Em seguida à prisão de seu rival político, Serul Munit fora coroado príncipe da Hótria.
A Casa Munit, assim, governou a Hótria sob a proteção do Império Naroniano. E a aliança permaneceu por sete décadas.
Contudo, os embates violentos das dinastias rivais; a estratégica localização — exposta entre
os Impérios Naroniano e o Reino de Valesi sob o forte apoio do Império Praconiano  — e uma cultura política descaradamente truculenta, dominada por grupos familiares ligados à criminalidade, foram os principais fatores que fizeram da monarquia uma instituição em pé de guerra. Simplesmente, não houvera
regente hótrio durante aquele século que tenha morrido no trono por causas naturais. Os assassinatos foram a regra sem exceção!

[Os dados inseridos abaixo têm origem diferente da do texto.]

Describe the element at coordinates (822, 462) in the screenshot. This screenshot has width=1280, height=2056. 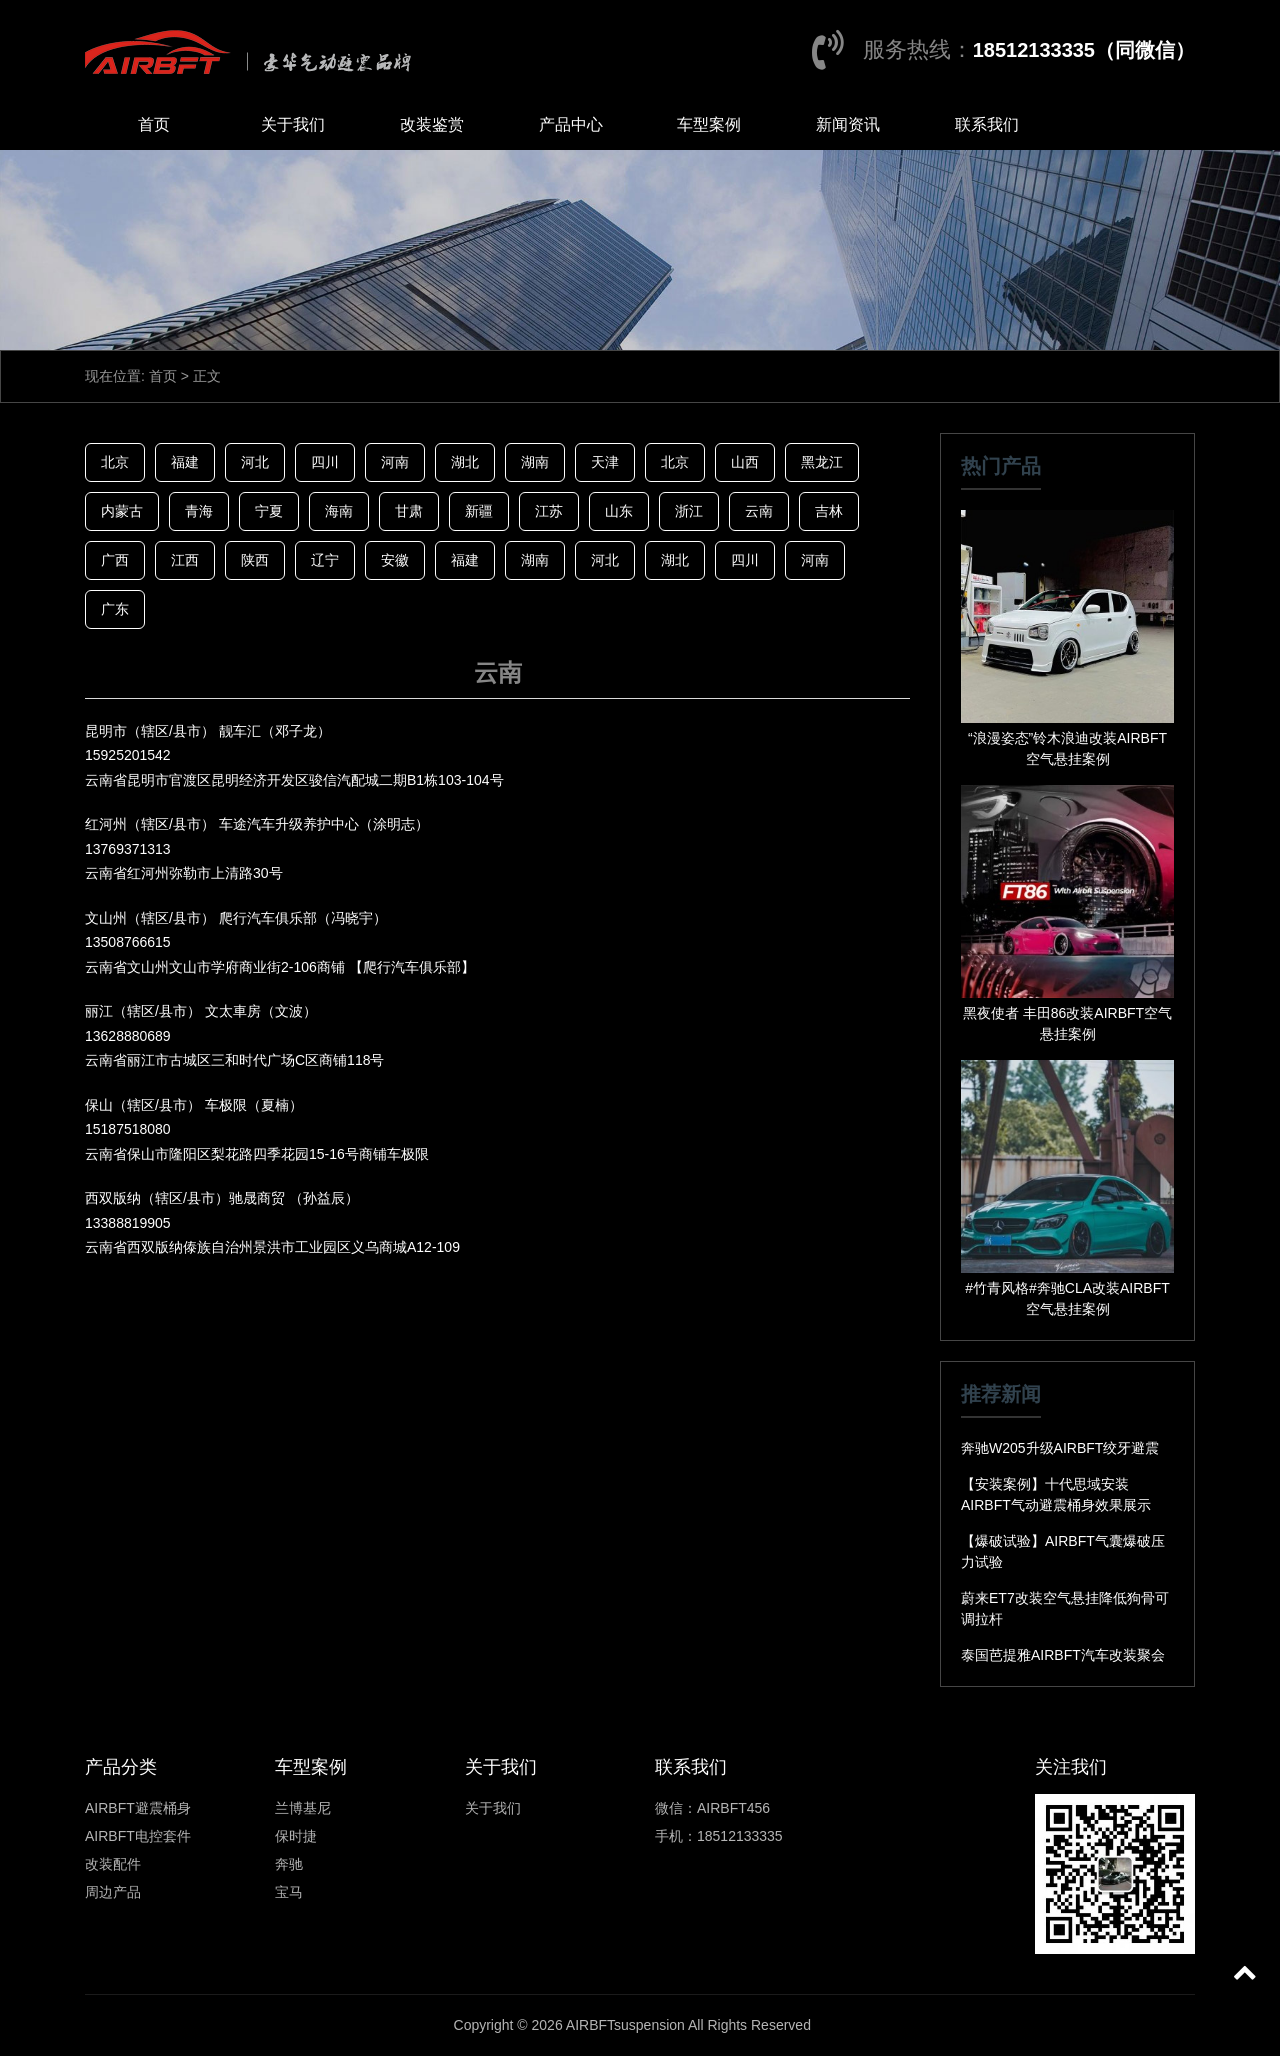 I see `黑龙江` at that location.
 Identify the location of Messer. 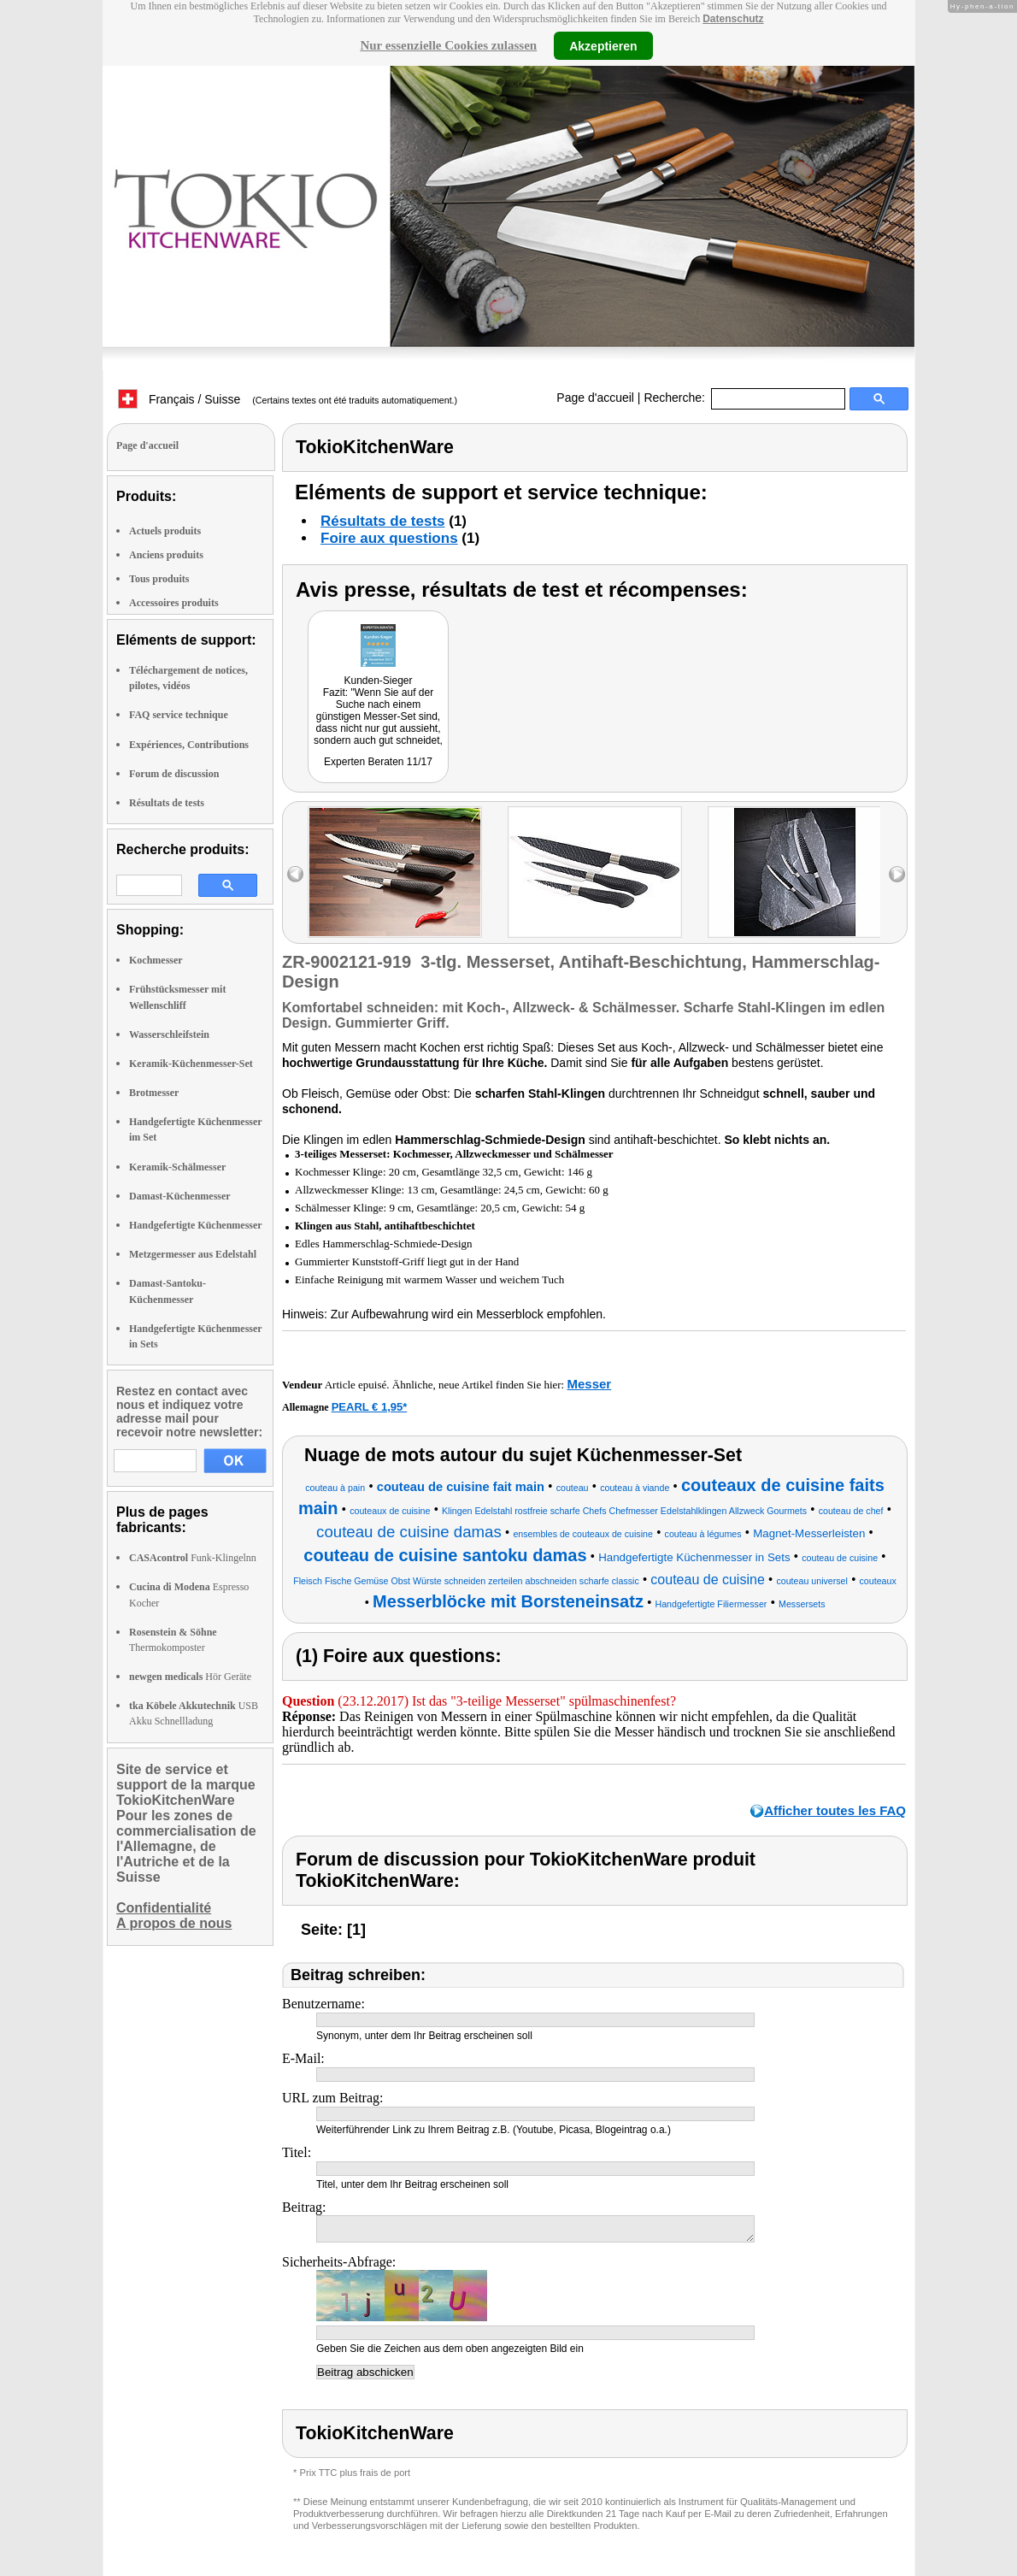 (589, 1383). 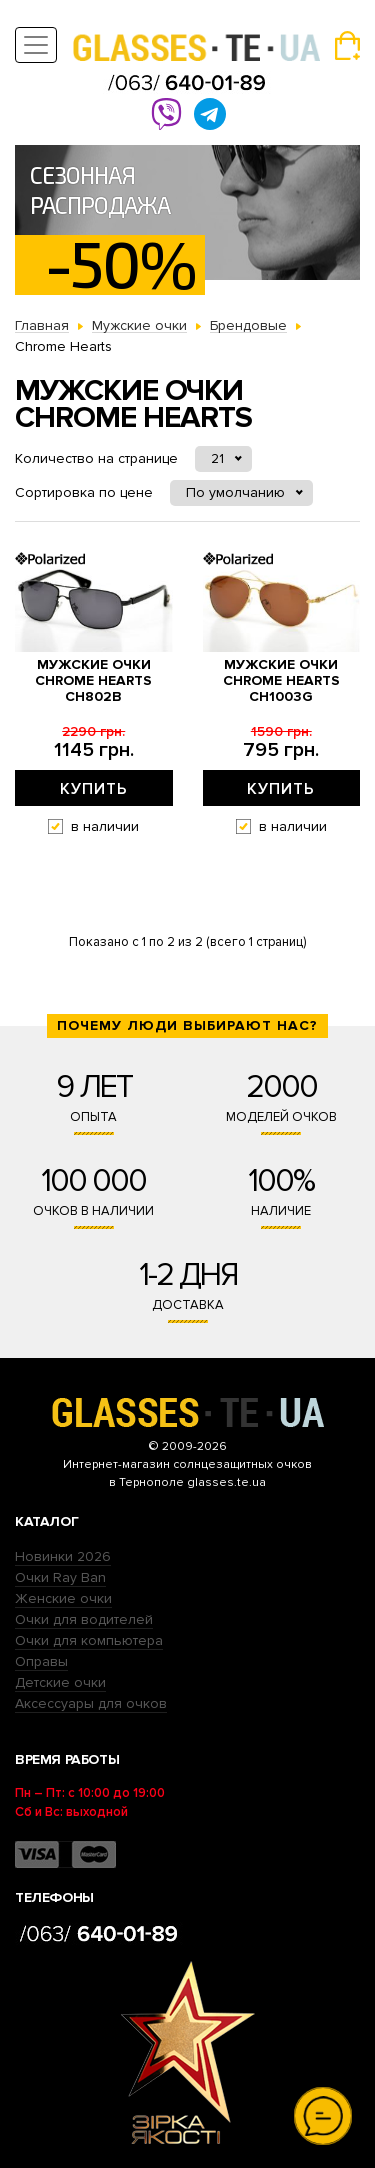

O Príncipe Serul Munit, fundador do Principado, já era conhecido por ser traiçoeiro e violento, foi um déspota brutal com um reinado marcado por várias rebeliões. No verão de 832, Serul foi assassinado por um grupo de rebeldes numa emboscada, durante uma viagem à cidade de Anchul, na fronteira sul, lá se concentravam vários grupos criminosos que roubavam gado.
Fora sucedido por seu filho mais velho, Molovi. O novo rei - baixo e feio - tinha a pretenção de vingar a morte de seu pai, contudo, morreu vinte e três dias depois, flechado no pescoço, aliás, todos os oficiais que o acompanhavam ao cerco de Anchul, tiveram o mesmo destino: a morte.
O reinado do filho mais novo, Trioph, encerrara-se quando ele foi assassinado após uma rebelião liderada por seu primo Sadino, sobrinho de Serul, em 847, na qual, momentos antes de Trioph perecer amarrado a uma grande roda de carroça, recebera de Sadino uma triste e revoltante notícia:
- Agora majestade vou te contar um pequeno segredo: eu e meu pai, Teosomi - o Duque de Anchul - lideramos os levantes no quais Serul e Molovi morreram!Sinto te dizer isso, querido primo, mas estávamos cansados da bestialidade de Serul, depois Molovi e agora tu! Segue para a fogueira de Hades! RÁ-RÁ-RÁ-RÁAAAAA!!!!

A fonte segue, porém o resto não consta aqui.